Tener comunión con alguien es tener algo en común con él. El apóstol Juan escribe en su primera epístola: “Nuestra comunión verdaderamente es con el Padre, y con su Hijo Jesucristo” (1 Juan 1:3). Tenemos, pues, una parte común con Dios, nuestro Padre, quien nos reveló al Hijo de su amor, y con el Señor Jesús, quien nos dio a conocer a Dios, su Padre.
Más aun, tener comunión con Dios es tener un mismo pensamiento, un mismo sentimiento, un mismo deseo que Él. El cristiano posee, pues, un gozo común con Dios el Padre referente a su Hijo y con el Señor Jesús respecto a Dios, su Padre. Este gozo es producido y mantenido mediante la acción del Espíritu Santo; de ahí la expresión: “la comunión del Espíritu Santo” (2 Corintios 13:14).

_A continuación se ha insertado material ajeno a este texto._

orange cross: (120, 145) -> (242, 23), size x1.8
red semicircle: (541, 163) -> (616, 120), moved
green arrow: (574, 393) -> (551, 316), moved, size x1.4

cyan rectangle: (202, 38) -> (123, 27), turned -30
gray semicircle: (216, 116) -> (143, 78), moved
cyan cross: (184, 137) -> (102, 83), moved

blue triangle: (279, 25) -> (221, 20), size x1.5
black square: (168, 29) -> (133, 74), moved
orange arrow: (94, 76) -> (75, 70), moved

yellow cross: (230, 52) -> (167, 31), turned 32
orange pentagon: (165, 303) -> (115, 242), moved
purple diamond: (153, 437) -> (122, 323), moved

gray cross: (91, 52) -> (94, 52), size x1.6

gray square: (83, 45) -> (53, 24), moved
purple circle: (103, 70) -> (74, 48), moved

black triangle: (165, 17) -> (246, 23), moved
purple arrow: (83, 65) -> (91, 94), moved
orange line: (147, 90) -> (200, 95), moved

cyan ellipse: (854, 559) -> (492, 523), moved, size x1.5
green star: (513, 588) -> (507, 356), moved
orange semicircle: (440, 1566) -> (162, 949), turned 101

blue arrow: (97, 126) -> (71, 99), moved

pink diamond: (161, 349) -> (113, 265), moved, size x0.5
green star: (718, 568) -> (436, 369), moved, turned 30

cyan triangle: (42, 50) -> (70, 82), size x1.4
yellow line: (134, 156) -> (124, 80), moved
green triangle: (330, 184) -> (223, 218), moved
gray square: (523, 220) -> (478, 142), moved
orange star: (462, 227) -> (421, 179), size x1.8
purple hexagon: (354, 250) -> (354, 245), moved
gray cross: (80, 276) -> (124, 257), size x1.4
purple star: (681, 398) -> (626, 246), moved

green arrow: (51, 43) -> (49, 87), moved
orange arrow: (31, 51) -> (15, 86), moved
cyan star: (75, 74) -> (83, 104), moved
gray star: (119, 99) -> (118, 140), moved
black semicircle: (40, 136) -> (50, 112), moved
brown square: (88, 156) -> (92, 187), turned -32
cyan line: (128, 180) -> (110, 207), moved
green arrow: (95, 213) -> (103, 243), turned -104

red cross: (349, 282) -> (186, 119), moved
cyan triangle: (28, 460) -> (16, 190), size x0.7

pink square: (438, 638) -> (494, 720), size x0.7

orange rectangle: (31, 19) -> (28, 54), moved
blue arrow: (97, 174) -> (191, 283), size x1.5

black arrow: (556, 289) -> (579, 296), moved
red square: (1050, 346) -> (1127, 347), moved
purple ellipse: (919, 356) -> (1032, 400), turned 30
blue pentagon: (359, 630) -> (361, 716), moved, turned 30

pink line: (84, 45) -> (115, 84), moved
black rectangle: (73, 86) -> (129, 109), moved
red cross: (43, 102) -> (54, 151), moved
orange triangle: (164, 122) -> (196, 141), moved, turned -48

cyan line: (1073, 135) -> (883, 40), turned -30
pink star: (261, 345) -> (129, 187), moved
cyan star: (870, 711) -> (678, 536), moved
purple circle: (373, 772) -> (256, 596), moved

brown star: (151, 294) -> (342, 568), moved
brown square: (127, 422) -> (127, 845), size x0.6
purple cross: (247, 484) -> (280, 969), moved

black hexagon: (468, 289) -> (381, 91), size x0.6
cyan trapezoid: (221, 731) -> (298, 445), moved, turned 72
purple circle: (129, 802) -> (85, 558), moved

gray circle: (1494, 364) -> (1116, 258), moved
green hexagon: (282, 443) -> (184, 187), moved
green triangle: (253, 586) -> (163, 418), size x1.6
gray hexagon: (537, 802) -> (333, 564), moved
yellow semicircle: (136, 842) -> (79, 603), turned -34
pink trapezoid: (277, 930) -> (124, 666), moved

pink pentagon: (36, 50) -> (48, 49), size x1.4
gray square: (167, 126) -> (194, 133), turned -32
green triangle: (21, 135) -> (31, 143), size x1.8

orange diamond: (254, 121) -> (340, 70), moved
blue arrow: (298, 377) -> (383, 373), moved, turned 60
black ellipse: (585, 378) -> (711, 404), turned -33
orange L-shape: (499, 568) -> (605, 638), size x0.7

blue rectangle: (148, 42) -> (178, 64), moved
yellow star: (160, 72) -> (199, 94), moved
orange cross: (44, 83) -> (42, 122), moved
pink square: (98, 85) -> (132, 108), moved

Se nos menciona también la comunión que los hijos de Dios tienen entre sí, como miembros del cuerpo de Cristo. Es lo que expresamos al celebrar la Cena, mientras nuestra atención se centra en la parte que tenemos en la efusión de la sangre de Cristo y en la ofrenda de su cuerpo, hecha una sola vez para siempre. “Nosotros, con ser muchos — dice el apóstol— somos un cuerpo”, el cuerpo espiritual de Cristo (1 Corintios 10:17).
La comunión con el Señor y la comunión de los unos con los otros pueden ser interrumpidas por cualquier motivo que no agrade al Señor. Solamente permaneciendo en su amor y andando en la luz, como Él mismo está en la luz, tendremos comunión los unos con los otros (Juan 15:9; 1 Juan 1:7).
Dios sabe cuán frágil es nuestra comunión. Él toma en consideración nuestra inestabilidad. “Fiel es Dios, por el cual fuisteis llamados a la comunión con su Hijo Jesucristo nuestro Señor” (1 Corintios 1:9). Su fidelidad es nuestro recurso soberano.